### TO DO
Give the lines below again exactly, starting with the line that holds "Kolmas samm nõuab mõne minuti" and going on through the line that holds "iga 6 kuu järel värskendada. Meie".

- - -

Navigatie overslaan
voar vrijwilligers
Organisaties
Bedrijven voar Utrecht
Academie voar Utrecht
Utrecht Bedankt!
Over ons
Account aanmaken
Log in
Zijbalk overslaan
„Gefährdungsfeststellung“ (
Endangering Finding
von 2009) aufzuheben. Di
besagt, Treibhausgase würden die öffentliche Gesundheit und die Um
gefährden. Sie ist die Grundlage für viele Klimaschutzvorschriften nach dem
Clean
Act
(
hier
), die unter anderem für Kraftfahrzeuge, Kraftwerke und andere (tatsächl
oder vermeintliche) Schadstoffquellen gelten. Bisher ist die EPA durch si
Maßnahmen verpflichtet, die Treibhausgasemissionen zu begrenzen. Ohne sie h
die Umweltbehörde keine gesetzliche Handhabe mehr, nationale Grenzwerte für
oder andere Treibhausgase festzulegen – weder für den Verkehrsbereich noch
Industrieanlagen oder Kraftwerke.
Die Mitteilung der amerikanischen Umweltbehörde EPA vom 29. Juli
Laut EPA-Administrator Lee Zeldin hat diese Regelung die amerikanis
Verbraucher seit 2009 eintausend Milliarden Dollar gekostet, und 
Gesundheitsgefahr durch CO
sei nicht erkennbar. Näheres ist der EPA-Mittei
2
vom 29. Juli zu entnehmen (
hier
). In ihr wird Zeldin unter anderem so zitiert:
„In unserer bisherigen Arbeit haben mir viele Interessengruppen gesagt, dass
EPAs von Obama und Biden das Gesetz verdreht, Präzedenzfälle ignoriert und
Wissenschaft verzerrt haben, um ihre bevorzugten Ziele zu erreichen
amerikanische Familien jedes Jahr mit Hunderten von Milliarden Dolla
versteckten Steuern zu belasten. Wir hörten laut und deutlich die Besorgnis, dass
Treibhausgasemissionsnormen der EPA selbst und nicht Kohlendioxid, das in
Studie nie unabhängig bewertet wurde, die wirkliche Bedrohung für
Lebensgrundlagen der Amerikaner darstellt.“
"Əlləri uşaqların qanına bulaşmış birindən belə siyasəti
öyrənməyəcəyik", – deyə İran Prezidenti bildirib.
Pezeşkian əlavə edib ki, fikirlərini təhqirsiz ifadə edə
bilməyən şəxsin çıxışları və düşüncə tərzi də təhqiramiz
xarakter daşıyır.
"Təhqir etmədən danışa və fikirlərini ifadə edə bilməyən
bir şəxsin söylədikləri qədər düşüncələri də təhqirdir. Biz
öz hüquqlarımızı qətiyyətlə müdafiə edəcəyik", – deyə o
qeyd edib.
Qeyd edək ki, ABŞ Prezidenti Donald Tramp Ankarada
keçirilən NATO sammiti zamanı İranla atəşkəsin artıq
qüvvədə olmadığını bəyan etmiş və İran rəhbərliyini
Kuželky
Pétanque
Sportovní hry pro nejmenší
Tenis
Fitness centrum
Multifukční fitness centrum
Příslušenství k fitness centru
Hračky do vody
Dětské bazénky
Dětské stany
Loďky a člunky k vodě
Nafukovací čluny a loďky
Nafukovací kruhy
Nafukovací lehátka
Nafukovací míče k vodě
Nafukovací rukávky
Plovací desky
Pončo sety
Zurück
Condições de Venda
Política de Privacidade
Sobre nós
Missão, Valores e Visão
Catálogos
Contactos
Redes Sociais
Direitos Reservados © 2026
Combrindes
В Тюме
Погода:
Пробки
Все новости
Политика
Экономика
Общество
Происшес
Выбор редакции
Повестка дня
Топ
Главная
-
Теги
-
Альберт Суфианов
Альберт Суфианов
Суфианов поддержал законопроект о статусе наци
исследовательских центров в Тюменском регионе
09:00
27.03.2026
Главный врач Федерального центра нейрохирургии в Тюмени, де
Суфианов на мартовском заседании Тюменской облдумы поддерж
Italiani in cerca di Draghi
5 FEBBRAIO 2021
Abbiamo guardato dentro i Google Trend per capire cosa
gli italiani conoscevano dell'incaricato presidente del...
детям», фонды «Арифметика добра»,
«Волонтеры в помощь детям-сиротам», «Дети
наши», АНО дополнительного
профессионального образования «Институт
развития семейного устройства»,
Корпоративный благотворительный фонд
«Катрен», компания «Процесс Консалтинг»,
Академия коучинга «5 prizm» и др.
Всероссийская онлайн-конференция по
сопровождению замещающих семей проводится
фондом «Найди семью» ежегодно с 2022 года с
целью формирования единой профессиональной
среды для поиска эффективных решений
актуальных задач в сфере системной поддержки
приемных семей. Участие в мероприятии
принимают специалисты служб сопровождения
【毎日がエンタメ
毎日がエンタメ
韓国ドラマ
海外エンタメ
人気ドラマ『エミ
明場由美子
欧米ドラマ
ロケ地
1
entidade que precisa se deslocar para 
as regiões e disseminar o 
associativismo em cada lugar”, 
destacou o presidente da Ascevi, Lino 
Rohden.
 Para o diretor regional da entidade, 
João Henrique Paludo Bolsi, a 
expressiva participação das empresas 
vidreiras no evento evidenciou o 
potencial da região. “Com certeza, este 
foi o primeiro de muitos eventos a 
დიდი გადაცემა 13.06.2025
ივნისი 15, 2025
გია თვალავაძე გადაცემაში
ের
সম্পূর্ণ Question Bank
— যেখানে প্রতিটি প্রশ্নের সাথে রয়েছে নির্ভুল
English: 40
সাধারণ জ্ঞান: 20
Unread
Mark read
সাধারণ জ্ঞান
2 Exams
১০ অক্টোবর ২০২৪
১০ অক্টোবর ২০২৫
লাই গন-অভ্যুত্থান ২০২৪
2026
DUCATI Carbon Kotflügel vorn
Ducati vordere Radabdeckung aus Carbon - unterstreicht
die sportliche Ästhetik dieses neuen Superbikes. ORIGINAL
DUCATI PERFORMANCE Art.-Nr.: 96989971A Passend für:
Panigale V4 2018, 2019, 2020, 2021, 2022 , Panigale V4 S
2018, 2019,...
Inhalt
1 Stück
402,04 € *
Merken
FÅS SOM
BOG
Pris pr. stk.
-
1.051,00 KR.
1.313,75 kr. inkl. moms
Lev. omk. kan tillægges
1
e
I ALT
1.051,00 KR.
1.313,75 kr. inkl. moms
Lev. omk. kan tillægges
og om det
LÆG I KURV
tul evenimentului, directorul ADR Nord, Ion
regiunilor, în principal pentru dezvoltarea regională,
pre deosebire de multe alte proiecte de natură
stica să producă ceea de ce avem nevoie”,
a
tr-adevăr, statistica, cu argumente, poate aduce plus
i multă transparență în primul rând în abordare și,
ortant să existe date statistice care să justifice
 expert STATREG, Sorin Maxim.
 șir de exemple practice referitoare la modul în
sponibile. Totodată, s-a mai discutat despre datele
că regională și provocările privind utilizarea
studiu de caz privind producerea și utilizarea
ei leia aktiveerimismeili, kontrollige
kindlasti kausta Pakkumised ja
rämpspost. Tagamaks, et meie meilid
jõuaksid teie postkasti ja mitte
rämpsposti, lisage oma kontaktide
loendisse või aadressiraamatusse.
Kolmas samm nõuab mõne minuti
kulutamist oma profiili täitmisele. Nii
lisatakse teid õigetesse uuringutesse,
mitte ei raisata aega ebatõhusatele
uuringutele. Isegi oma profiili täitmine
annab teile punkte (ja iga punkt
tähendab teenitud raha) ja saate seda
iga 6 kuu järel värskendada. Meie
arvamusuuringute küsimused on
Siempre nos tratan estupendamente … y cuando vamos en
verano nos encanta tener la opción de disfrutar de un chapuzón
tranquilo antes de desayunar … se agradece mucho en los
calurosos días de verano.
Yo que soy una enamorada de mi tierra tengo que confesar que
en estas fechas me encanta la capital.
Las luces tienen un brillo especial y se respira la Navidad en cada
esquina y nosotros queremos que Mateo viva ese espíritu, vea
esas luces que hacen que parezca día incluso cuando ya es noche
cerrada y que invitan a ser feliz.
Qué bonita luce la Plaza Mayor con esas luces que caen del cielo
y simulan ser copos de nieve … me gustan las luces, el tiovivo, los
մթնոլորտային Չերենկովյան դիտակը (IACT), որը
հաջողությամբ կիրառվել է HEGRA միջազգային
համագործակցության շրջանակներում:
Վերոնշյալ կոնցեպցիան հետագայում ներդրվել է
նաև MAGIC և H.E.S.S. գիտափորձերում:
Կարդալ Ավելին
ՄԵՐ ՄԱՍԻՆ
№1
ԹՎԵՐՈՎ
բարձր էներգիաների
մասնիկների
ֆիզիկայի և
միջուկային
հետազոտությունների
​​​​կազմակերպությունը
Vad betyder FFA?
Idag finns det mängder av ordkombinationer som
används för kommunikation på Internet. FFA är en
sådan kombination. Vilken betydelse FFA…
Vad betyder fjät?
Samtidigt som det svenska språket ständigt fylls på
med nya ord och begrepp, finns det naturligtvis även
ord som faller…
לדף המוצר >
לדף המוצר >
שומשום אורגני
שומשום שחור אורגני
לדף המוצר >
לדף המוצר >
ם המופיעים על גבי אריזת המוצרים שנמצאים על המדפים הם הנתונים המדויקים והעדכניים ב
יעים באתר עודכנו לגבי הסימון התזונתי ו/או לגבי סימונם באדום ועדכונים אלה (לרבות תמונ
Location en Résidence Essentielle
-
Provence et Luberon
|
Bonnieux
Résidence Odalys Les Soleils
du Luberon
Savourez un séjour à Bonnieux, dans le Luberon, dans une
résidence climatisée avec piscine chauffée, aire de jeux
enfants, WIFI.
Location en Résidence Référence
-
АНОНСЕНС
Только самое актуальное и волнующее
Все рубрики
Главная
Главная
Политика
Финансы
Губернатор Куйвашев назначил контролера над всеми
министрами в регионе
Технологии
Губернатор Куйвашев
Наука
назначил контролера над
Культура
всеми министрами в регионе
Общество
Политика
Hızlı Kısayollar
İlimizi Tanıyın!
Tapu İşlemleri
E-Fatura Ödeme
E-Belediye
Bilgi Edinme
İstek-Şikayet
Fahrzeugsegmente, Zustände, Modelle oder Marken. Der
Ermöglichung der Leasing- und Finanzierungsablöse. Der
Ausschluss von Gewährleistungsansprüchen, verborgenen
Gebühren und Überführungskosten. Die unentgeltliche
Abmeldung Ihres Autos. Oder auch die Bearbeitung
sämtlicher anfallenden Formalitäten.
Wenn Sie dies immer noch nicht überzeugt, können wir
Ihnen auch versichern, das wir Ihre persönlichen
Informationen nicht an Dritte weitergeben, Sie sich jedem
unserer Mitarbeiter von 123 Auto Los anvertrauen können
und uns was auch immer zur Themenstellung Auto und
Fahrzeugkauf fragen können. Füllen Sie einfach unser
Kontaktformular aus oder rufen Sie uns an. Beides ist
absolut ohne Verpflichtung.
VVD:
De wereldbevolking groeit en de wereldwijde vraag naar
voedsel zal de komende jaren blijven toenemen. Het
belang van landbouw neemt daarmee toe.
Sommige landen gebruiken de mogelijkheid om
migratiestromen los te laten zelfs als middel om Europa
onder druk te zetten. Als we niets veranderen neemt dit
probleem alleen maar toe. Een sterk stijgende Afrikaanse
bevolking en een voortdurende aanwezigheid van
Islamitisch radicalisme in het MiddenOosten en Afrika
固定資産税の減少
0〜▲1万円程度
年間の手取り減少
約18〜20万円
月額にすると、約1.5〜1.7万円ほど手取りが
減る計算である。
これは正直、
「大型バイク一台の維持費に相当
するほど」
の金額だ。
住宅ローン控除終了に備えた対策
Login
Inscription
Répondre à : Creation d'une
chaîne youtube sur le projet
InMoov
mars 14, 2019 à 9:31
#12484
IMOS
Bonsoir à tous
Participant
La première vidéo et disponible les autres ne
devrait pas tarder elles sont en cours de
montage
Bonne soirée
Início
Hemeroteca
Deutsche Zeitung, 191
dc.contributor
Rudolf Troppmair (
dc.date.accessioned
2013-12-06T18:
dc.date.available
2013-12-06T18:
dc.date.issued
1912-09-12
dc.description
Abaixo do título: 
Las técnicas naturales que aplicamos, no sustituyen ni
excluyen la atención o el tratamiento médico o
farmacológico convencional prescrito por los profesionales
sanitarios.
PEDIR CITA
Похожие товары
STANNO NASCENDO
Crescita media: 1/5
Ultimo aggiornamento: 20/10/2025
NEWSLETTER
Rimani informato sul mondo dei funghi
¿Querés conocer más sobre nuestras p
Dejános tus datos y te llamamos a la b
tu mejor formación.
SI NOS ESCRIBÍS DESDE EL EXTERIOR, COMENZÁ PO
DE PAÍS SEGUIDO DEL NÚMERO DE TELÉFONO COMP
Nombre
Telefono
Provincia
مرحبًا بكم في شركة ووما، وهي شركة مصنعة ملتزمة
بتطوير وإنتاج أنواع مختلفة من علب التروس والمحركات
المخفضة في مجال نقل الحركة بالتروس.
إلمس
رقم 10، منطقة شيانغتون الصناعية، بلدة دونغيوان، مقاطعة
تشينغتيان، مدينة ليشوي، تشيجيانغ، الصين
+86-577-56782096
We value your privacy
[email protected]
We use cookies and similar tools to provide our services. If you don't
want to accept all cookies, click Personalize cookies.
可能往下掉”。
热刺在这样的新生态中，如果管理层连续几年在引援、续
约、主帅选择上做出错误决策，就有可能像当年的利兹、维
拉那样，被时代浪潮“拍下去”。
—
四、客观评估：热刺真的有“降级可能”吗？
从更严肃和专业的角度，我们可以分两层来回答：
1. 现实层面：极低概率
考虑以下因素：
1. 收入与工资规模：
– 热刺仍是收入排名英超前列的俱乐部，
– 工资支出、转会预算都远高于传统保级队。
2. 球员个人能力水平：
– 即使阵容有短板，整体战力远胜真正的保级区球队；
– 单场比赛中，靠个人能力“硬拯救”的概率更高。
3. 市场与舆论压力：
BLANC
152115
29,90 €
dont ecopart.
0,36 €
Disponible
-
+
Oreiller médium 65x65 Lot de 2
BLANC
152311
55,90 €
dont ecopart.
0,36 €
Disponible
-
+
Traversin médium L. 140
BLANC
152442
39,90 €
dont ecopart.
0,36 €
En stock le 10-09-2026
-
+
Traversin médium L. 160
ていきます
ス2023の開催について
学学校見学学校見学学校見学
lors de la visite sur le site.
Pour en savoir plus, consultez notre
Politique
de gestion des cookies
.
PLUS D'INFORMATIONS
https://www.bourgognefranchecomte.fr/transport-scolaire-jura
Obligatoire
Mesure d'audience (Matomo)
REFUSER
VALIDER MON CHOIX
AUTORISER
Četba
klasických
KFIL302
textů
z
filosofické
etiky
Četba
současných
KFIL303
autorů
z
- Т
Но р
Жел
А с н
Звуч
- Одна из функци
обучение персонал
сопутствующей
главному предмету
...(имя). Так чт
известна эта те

- - -

### SOLUTION BELOW
Kolmas samm nõuab mõne minuti
kulutamist oma profiili täitmisele. Nii
lisatakse teid õigetesse uuringutesse,
mitte ei raisata aega ebatõhusatele
uuringutele. Isegi oma profiili täitmine
annab teile punkte (ja iga punkt
tähendab teenitud raha) ja saate seda
iga 6 kuu järel värskendada. Meie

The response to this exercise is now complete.